無数の地点の重なりが歪な線を描いて進む時、ハイカーは、慌ただしい日常の中で欠落してしまった空白を、一歩ずつ小さな点で埋めてゆき、予測を超えた出会いを重ねていきます。それはやがて、効率的な生活のために見捨てていた自分の世界観の一部を、少しずつ取り戻しているような、満たされた気持ちにしてくれるのです。
そんなハイカーは、周囲に何かをもたらすのでしょうか。長く歩くことにより、お化粧が剥がれ落ちて素直になってゆくハイカーは、どうやら素顔の土地の住人と自然に馴染みやすいようです。無自覚に退屈な日常とハイな非日常の空気とをかき回す、ちょっとスパイシーな存在になれたら嬉しいと思っています。
では、三陸地方を歩いて旅することは、何なのか。三陸沿岸部を縦断する「みちのく潮風トレイル」は、他のどのトレイルとも全く異なる性質を持っているため、その体験を消化するには少しばかり時間が必要でした。
「みちのく潮風トレイル」を歩く者は、震災がもたらしたものが、明も暗も様々な形となって残り、変化してゆく様子の目撃者とならざるを得ません。

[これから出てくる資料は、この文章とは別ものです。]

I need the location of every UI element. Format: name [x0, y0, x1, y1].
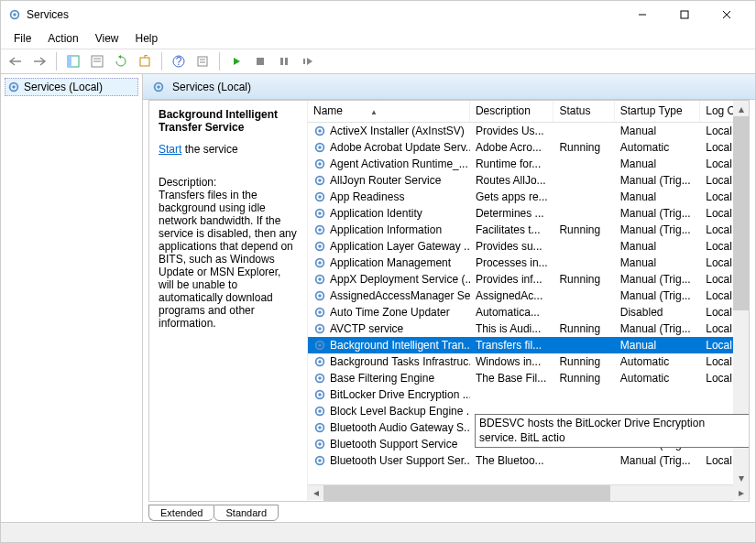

三陸においては、震災によって奪われたもの、表層が洗い流された後に残ったもの、それによって浮かび上がってきたもの、その中から産み出されたもの、再び塗り固められて消えようとしているものなどが、今もそこここに混在していて、感情をかき乱されます。
自然はいつも圧倒的な存在であり、人の世がどうあろうとも、ただ淡々と作用と反作用を成し続けていること、それらを受け入れてなおそこで生き続ける人間の姿に、旅人は圧倒されるのです。
この土地で、人々は何を守ろうとしているだろうか、何を切り捨てようとしているだろうか。何が否応なく消えてゆこうとしているのか、決して消すことができないものは何なのだろう。
これまで空白地帯だった三陸に、小さな点を打ちながら思いを巡らせます。
「みちのく」が、私たち徒歩旅行者へ語りかけてきたことに、静かに耳を傾けたい。
それは我々の未来でもあるからです。